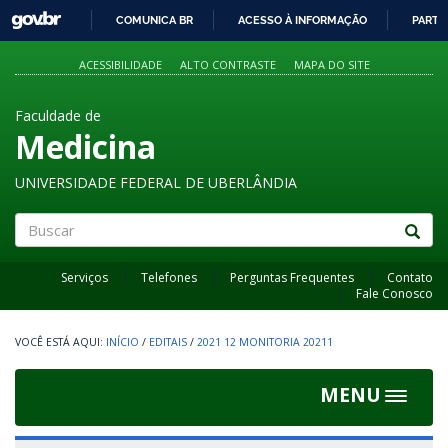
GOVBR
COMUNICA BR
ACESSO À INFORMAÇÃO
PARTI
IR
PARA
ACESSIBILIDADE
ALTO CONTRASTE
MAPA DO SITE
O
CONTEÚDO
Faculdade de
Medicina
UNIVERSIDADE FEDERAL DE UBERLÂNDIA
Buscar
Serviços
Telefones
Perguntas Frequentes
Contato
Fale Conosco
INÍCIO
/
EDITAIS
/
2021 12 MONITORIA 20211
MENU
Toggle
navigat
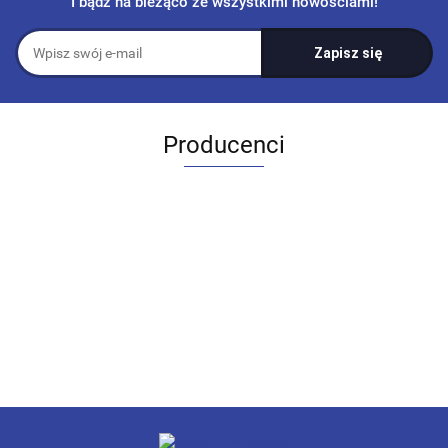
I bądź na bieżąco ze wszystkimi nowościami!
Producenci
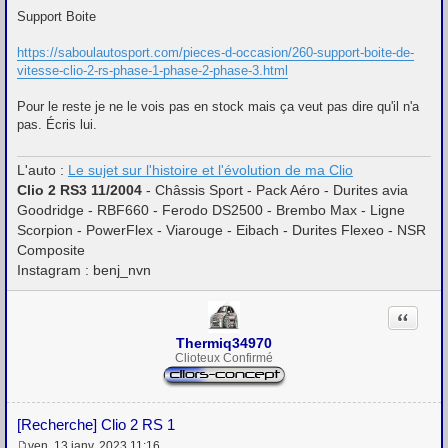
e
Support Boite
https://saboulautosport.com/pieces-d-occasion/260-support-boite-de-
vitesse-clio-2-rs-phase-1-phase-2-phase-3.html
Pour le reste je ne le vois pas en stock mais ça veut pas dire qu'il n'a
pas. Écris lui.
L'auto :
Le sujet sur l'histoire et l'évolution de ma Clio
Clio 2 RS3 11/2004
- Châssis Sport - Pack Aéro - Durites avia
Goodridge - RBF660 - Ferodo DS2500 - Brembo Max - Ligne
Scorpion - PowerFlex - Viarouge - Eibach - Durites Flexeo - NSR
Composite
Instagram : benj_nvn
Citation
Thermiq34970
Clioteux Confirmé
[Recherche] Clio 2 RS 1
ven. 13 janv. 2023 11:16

* * *

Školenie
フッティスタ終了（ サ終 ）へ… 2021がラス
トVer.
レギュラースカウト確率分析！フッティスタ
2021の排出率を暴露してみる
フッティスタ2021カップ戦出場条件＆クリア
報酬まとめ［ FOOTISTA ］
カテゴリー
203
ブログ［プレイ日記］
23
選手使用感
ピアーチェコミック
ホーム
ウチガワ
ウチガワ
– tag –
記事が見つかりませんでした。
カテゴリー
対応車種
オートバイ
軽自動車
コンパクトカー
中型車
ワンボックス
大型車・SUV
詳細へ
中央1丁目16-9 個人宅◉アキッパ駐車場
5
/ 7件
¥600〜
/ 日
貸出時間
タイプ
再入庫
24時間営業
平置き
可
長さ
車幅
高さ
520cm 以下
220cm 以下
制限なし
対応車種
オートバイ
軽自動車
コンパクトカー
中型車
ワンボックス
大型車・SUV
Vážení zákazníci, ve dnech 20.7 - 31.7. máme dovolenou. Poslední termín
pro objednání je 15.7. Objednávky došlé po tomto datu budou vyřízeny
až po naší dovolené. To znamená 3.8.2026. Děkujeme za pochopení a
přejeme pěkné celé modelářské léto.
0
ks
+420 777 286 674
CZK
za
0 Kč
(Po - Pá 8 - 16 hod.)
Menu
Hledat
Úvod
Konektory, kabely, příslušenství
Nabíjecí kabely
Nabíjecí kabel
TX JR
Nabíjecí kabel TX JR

---

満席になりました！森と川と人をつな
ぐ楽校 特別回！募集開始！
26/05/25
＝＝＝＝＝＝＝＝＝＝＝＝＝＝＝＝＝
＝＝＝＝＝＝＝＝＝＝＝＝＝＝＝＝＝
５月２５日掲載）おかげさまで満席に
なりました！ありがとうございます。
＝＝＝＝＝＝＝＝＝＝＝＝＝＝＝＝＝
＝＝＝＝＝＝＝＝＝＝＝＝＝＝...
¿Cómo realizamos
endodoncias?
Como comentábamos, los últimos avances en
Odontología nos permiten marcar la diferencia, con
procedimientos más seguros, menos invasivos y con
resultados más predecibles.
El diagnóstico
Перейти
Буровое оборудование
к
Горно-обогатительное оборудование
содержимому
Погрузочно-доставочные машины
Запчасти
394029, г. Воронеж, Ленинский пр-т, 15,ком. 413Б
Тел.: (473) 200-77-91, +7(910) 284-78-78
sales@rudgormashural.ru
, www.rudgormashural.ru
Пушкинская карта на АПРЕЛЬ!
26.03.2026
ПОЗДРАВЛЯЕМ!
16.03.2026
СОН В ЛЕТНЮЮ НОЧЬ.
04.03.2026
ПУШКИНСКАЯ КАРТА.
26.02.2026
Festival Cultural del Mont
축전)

Exercise requirements -> Looking back over the records above, in how many lines does the word "rudgormashural" occur? Give the number alone.

Task answer -> 2